Since my old HGSE blog was wiped out on SpyMac, I'm trying to recall what I posted.  
This is one of the projects I did for my software engineering class at Berkeley.  My project group got to use CS to solve an issue that has been plaguing art history profs and students alike for years.  For every lecture, the prof (or TA) has to go into the slide library and manually put slides into the Kodak Carousel (yes, I watched that episode of Mad Men), and then have to post whatever reproductions in the art history library so students can see them whenever they want.  
We created ArtBanc to move the entire process online.  A portal where instructors can upload, categorize, and generate PowerPoint presentations, and a student portal where they can see the art when and where ever. 

The first image is a UI prototype, the second is a screen shot from the working portal.  This was all back in 2001.


The State of Technology Education in the US

I just saw some interesting stats from the 2007 AP tests.  It is distressing how far computer science lags behind the other sciences.  In order of number of students who took the tests.  

1. Biology 145,000
2. Physics 100,000 (B, C Mech, C Ele& Mag)
3. Chemistry 97,000
4. Computer Science 20,000 (A & AB)
In comparison, US History had 311,000, and Calculus had 290,000.  

This is in a world where high schoolers are all about being on Facebook, XBox, and PodCasts.  Yet when I started teaching in 2002, the State of California, home to the high tech industry, did not offer a state certification for computer science teachers.  I would even argue that most of these AP CS test takers mostly came from private schools that have seen the need for such education for their students.
We have seen our IT industry leaders testifying before Congress asking for H1B Visas.  The long term request from the IT industry should really be making computer science a required science subject in American high schools. 

Friday, April 03, 2009

Second Life vs World of Warcraft

There's been a lot of hubbub in the education community about Second Life. There are two camps who are very excited about it. One I kinda agree with, the other not at all.

The first camp is distance learning. I sort of agree, there's a great interview with Rebecca Nesson here: I see that it puts the distance learning model of online forums, and structured LiveMeeting / WebEx type web conference into a 3D MMORPG space. It eliminates some of the issues of text / bulletin board model, but I'm not sure if it is better than the hybrid forum + web conf model for certain content / classes. Be interesting to find out which one is better.

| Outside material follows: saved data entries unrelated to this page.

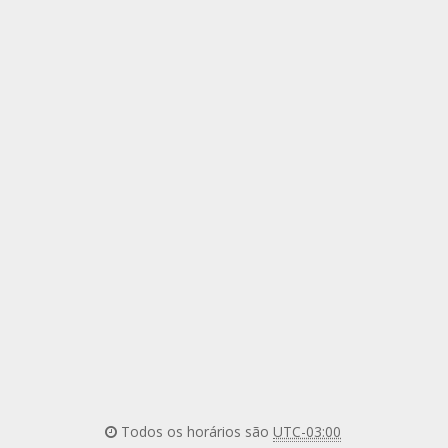
Todos os horários são
UTC-03:00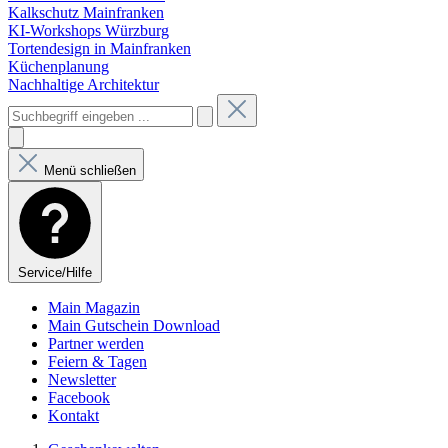
Kalkschutz Mainfranken
KI-Workshops Würzburg
Tortendesign in Mainfranken
Küchenplanung
Nachhaltige Architektur
Menü schließen
Service/Hilfe
Main Magazin
Main Gutschein Download
Partner werden
Feiern & Tagen
Newsletter
Facebook
Kontakt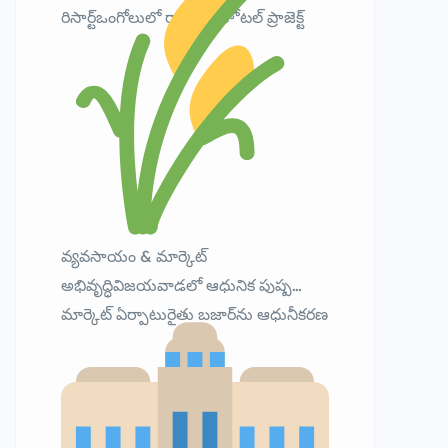
రిసార్ట్ఒంగోలులో రాడిసన్ హోటల్ ప్రాజెక్ట్
వ్యవసాయం & మార్కెట్
అభివృద్ధివిజయవాడలో ఆధునిక పుష్ప
మార్కెట్ ఏర్పాటురైతు బజార్‌ను ఆధునీకరణ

The second camp is the group who are trying to use SL as an educational gaming platform. That one I don't get. Most gamers I know don't play SL, this is evidenced by size of the user base, around half a million. World of Warcraft, on the other hand, has about 12 million. If educators are trying to use a platform that appeals gamers and kids, WoW is it. SL is much more generative than WoW, but I think why are we making something that most gamers and kids aren't interested in into an edutainment platform? Of course I have no idea whether Blizzard ever plan on opening up WoW to educational content, but it seems that the "tainment" part is pretty important if we want to keep the learners engaged.

Blog moved

Looks like my old blog for when I was at Harvard Ed School on SpyMac is gone...
This seems like a more permanent space for the blog.